There shall be three classes of members:
(a)
Regular Mortgage Banker Members and Regular Mortgage
Broker Members - A regular member is defined as one
who qualifies under Article II, Section 1 (a), above.
(b)
Affiliate Members - An affiliate member is
defined as those who qualify under Article II, Section 1 (b
- j), above, and does not qualify as a regular member. No
member who qualifies as a regular member may be an affiliate
member.
(c)
Honorary Members - Anything in these By-Laws to
the contrary notwithstanding, the Board may, at its
discretion, elect to membership any firm or person whom such
Board feels deserving of membership for honorary purposes.
Such election shall be by an affirmative vote of
three-fourths of the entire Board at any of its regular or
special meetings. Such membership shall have no vote and
shall not be liable for dues.
Section 3.
Anyone who qualifies in
Section 1 above shall be considered for membership only when
proposed in writing by two members in good standing.
Candidates for membership shall submit to the Membership
Committee such information as the Membership Committee may
require. In addition to submitting the required information
the candidate must also submit any dues and fees that are
required. That Committee shall recommend candidates
approved by the Committee to the Board at any regular or
special meeting of the Board. An affirmative vote of
two-thirds of the Board of Governors present shall be
necessary for election.

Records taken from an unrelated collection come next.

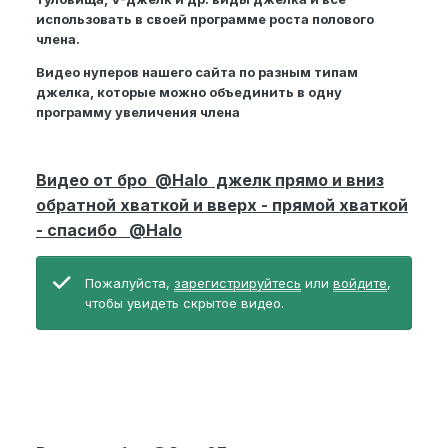
использовать в своей программе роста полового
члена.
Видео нуперов нашего сайта по разным типам
джелка, которые можно объединить в одну
программу увеличения члена
Видео от бро
@Halo
джелк прямо и вниз
обратной хваткой и вверх - прямой хваткой
- спасибо
@Halo
Пожалуйста,
зарегистрируйтесь
или
войдите
,
чтобы увидеть скрытое видео.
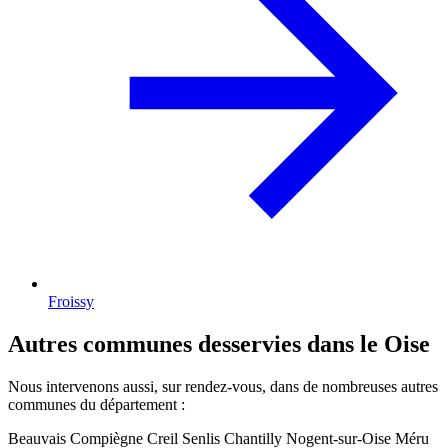
Froissy
Autres communes desservies dans le Oise
Nous intervenons aussi, sur rendez-vous, dans de nombreuses autres
communes du département :
Beauvais
Compiègne
Creil
Senlis
Chantilly
Nogent-sur-Oise
Méru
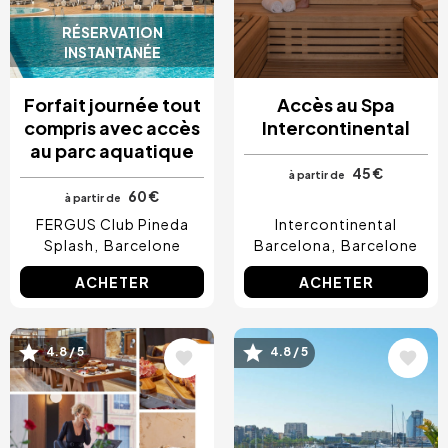
RÉSERVATION
INSTANTANÉE
Forfait journée tout
Accès au Spa
compris avec accès
Intercontinental
au parc aquatique
45 €
à partir de
60 €
à partir de
FERGUS Club Pineda
Intercontinental
Splash
Barcelone
Barcelona
Barcelone
ACHETER
ACHETER
Image
Image
4.8 / 5
4.8 / 5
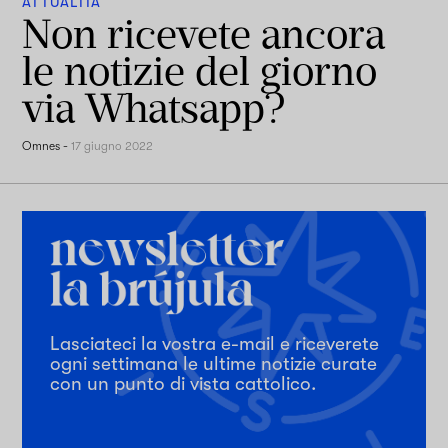
ATTUALITÀ
Non ricevete ancora
le notizie del giorno
via Whatsapp?
Omnes
-
17 giugno 2022
Lasciateci la vostra e-mail e riceverete
ogni settimana le ultime notizie curate
con un punto di vista cattolico.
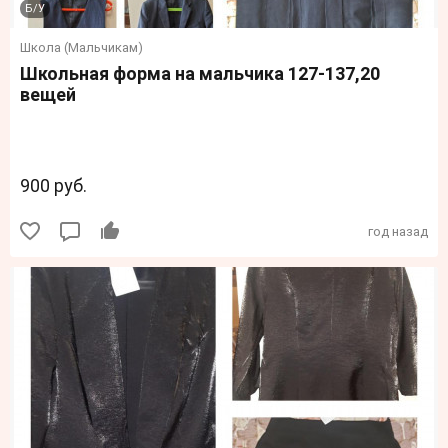
Б/У
Школа (Мальчикам)
Школьная форма на мальчика 127-137,20
вещей
900 руб.
год назад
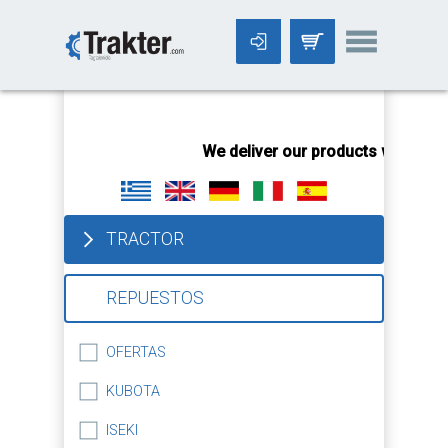
-->
We deliver our products worldwid
TRACTOR
REPUESTOS
OFERTAS
KUBOTA
ISEKI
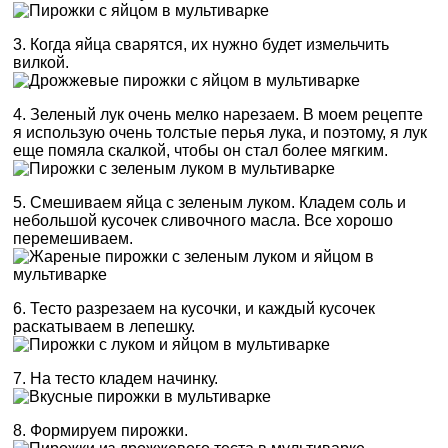
3. Когда яйца сварятся, их нужно будет измельчить
вилкой.
4. Зеленый лук очень мелко нарезаем. В моем рецепте
я использую очень толстые перья лука, и поэтому, я лук
еще помяла скалкой, чтобы он стал более мягким.
5. Смешиваем яйца с зеленым луком. Кладем соль и
небольшой кусочек сливочного масла. Все хорошо
перемешиваем.
6. Тесто разрезаем на кусочки, и каждый кусочек
раскатываем в лепешку.
7. На тесто кладем начинку.
8. Формируем пирожки.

The Executive Director or the
Secretary of the Association shall notify each candidate
promptly of his/her election or rejection.
Section 4.
Only Regular and Affiliate Members may serve on the Board
and/or as officers of the Association and may vote in such
capacity.
Section 5.
Any membership may be terminated, not renewed or suspended
by the Board at any regular meeting or at a special meeting
called for such purpose, for due cause as determined by the
Board, upon three-fourths vote of the entire Board.
Section 6.
No member shall be liable
either jointly or separately for the debts of the
Association.
Section 7.
Each regular member and
affiliate member shall be entitled to one vote at the annual
meeting. Members, other than individuals, shall appoint an
officer or partner to be their representative and to cast
his/her ballot at meetings.
Section 8.
Voting at the membership meetings shall be by voice vote
unless otherwise ordered by the President.
ARTICLE
III
DUES
Section 1.
The Board shall fix the dues for Regular Members and
Affiliate Members from time to time. Annual dues and
application fees shall be payable within thirty (30) days
after billing.
Section 2.
New Members may be required
to pay an application fee as fixed by the Board from time to
time.
Section 3.
Members approved for
membership between June 1st and November
30th shall pay a full year’s dues. Members
joining the Association after November 30th shall
pay one half the annual dues.
Section 4.
Any member failing to pay their dues within thirty (30) days
after billing shall be considered delinquent. Failure to
pay any indebtedness, including dues to the Association
after sixty (60) days shall be sufficient cause for the
Board to thereupon demand the forfeiture of the membership
in arrears. Such forfeiture shall not in any way relieve
said member from responsibility to the Association for their
indebtedness. No member who is delinquent in the payment of
their dues shall be entitled to participate in any of the
proceedings of the Association.
ARTICLE IV
BOARD OF
GOVERNORS
Section 1.
A Board of Governors, the membership of which shall be
selected by the Regular and Affiliate Members of the
Association, shall manage the affairs of the Association.
Members of the Board of Governors may be regular or
affiliate members and shall consist of thirteen members.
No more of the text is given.